[License-review] in opposition of 'choice of law' provisions in FOSS licenses (was: For Approval: Open Logistics License v1.2)
Mike Milinkovich
mike.milinkovich at opensource.org
Tue Dec 13 19:26:18 UTC 2022
On 2022-12-12 5:40 p.m., Pamela Chestek wrote:
> On 12/12/2022 2:01 PM, Mike Milinkovich wrote:
>> Pam,
>>
>> Just to pipe in as a practitioner, not a lawyer. One of the major
>> differences between EPL-1.0 and EPL-2.0 was the removal of the
>> license's choice of law provision. We spent something like 15 years
>> arguing that the certainty provided by the choice of law provision
>> was valuable. I don't remember winning that argument once in all that
>> time. In my experience, both adopters and contributors viewed the
>> choice of law as a negative.
>>
>> I would also add that if you sort open source licenses by usage you
>> will find that something like 95%++ of all free and open source
>> software is currently made available under licenses which do not have
>> a choice of law provision. So as a purely practical matter I consider
>> this debate settled in favor of do not have a choice of law provision.
>>
> I don't disagree that it seems disfavored, but I was curious why,
> especially after someone challenged me and I didn't have a good
> answer. And the reason seems to still be ... just because?
Pam,
I am coming at the question purely as a guy who for many years was
essentially the steward of a license that had a choice of law provision
and found it an unpleasant experience.
In my view, the purely pragmatic answers to "why are choice of law
provisions in open source licenses disfavored" are:
1. Many lawyers don't like them. In my experience there were lots of
lawyers who found the EPL-1.0 USA-centric because of its choice of
law provision and avoided it as a result. E.g. why would a German
automaker want to contribute code under a license that stipulates US
law when they go to great lengths to shield their company from US
law? Telling them that the lawsuit could still proceed in a German
court did not give them much comfort.
2. Many lawyers don't pay attention to them. For example, I can think
of multiple instances where lawyers insisted that the EPL-1.0 was a
strong copyleft license because it relied upon the US Copyright
Act's definition of derivative work (as indicated by the choice of
law provision) rather than defining the term in the license. So
instead they read the EPL-1.0 using the FSF's interpretation of
derivative-work-includes-linking. Suffice it to say we vigorously
disagreed with their interpretation, but we were never able to
change their minds, even after pointing them directly at the US law.

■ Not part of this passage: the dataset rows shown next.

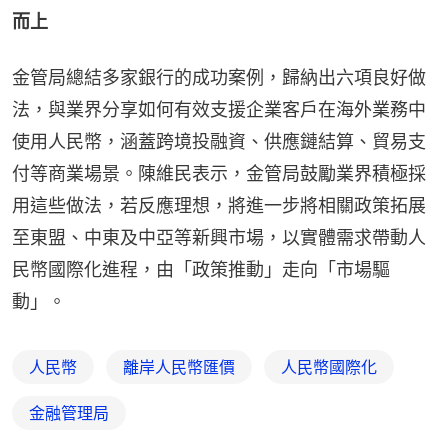
而上
金管局總結多家銀行的成功案例，歸納出六項良好做
法，與業界分享如何有效支援企業客戶在海外業務中
使用人民幣，涵蓋跨境投融資、供應鏈結算、貿易支
付等商業場景。陳維民表示，金管局鼓勵業界積極採
用這些做法，若反應理想，將進一步將相關政策拓展
至東盟、中東及中亞等新興市場，以實體需求帶動人
民幣國際化進程，由「政策推動」走向「市場驅
動」。
人民幣
離岸人民幣匯價
人民幣國際化
金融管理局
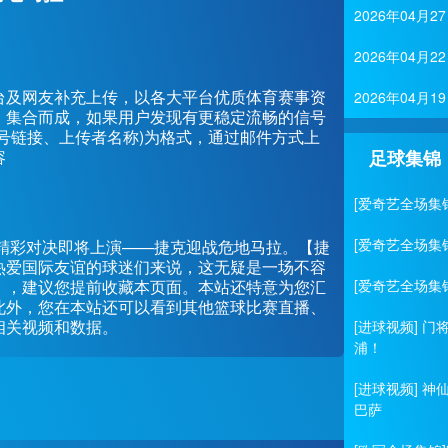
2026年04
2026年04
台及网友补充上传，以各大平台优质体育赛事资
2026年04
、集合而成，如果用户发现有更稳定流畅的信号
号链接、上传者名称)为格式，通过邮件方式上
容
足球集锦
[爱奇艺全场集
[爱奇艺全场集
友谊的一场精彩对决即将上演——捷克迎战危地马拉。【捷
热爱国际友谊的球迷们来说，这无疑是一场不容
】，建议您提前收藏本页面。本站还特意为您汇
[爱奇艺全场集
此外，您在本站还可以看到其他篮球比赛直播、
相关视频和数据。
[进球视频] 
浦！
[进球视频] 
巴萨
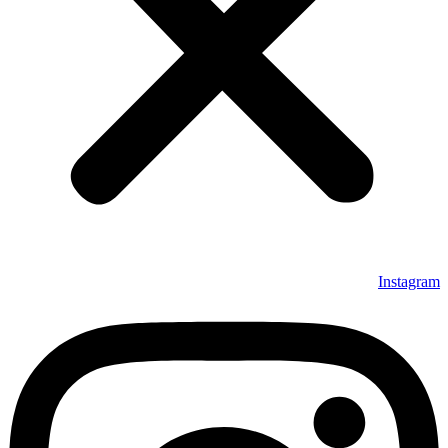
Instagram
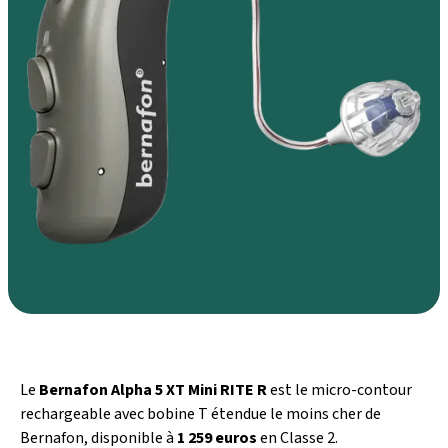
Le
Bernafon Alpha 5 XT Mini RITE R
est le micro-contour
rechargeable avec bobine T étendue le moins cher de
Bernafon, disponible à
1 259 euros
en Classe 2.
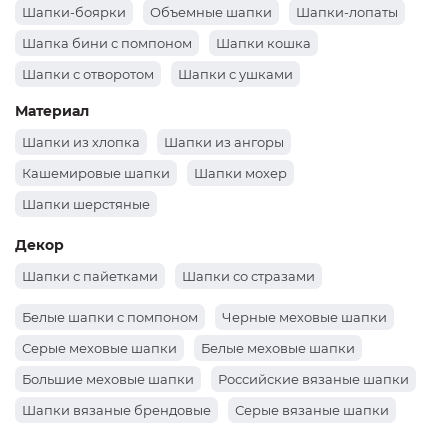
Шапки-боярки
Объемные шапки
Шапки-лопаты
Шапка бини с помпоном
Шапки кошка
Шапки с отворотом
Шапки с ушками
Шапки докерки как носил Жак-Ив Кусто
Материал
Шапки из хлопка
Шапки из ангоры
Кашемировые шапки
Шапки мохер
Шапки шерстяные
Декор
Шапки с пайетками
Шапки со стразами
Белые шапки с помпоном
Черные меховые шапки
Серые меховые шапки
Белые меховые шапки
Большие меховые шапки
Российские вязаные шапки
Шапки вязаные брендовые
Серые вязаные шапки
Вязаные коричневые шапки
Шапки вязаные хаки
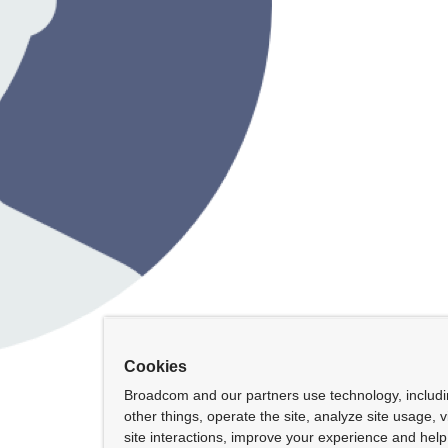
Cookies
Broadcom and our partners use technology, includ
other things, operate the site, analyze site usage, 
site interactions, improve your experience and help 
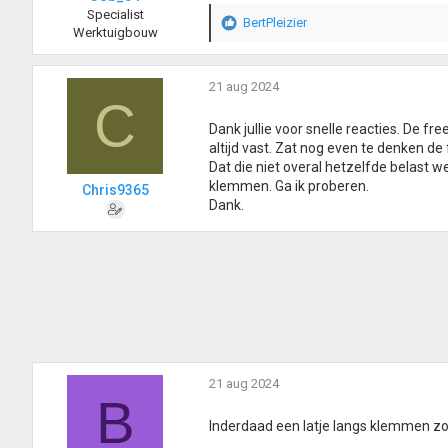
Specialist
e
BertPleizier
W
Werktuigbouw
n
a
:
a
r
21 aug 2024
C
d
e
Dank jullie voor snelle reacties. De fr
r
altijd vast. Zat nog even te denken d
i
Dat die niet overal hetzelfde belast 
n
klemmen. Ga ik proberen.
Chris9365
g
Dank.
e
n
:
21 aug 2024
B
Inderdaad een latje langs klemmen zo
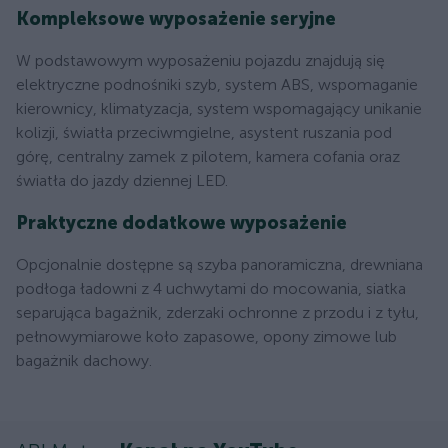
Kompleksowe wyposażenie seryjne
W podstawowym wyposażeniu pojazdu znajdują się
elektryczne podnośniki szyb, system ABS, wspomaganie
kierownicy, klimatyzacja, system wspomagający unikanie
kolizji, światła przeciwmgielne, asystent ruszania pod
górę, centralny zamek z pilotem, kamera cofania oraz
światła do jazdy dziennej LED.
Praktyczne dodatkowe wyposażenie
Opcjonalnie dostępne są szyba panoramiczna, drewniana
podłoga ładowni z 4 uchwytami do mocowania, siatka
separująca bagażnik, zderzaki ochronne z przodu i z tyłu,
pełnowymiarowe koło zapasowe, opony zimowe lub
bagażnik dachowy.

So for EPL-2.0 we cut-and-paste the definition of derivative work
from the US law into the license to fix that. Go figure.
To summarize: as a practitioner, I found the EPL-1.0 choice of law
provision to be a barrier to both contribution and adoption. Because of
that direct personal experience, I believe such provisions are a bad idea.
And at the risk of belaboring the point, I do think that think the fact
that 95%++ of all FLOSS code is published using licenses without a
choice of law provision is a valid point and should not be dismissed as
a "...just because". Further, I agree with Bradley on his point that if
someone thinks that there are issues with the existing major licenses
under German law we should be fixing /that /problem. I think approving a
new license in 2023 that includes a choice of law provision is ...
quaint. IMHO, it is an anachronism. Probably not a fatal flaw for
approval because the OSI and/or this list has never come out firmly
against such clauses. But I am sure that the Open Logistics Foundation
relies upon large heaps of software using licenses which do not specify
German law. Relying on that software while believing there is a
fundamental flaw in their licenses seems like a contradiction, no?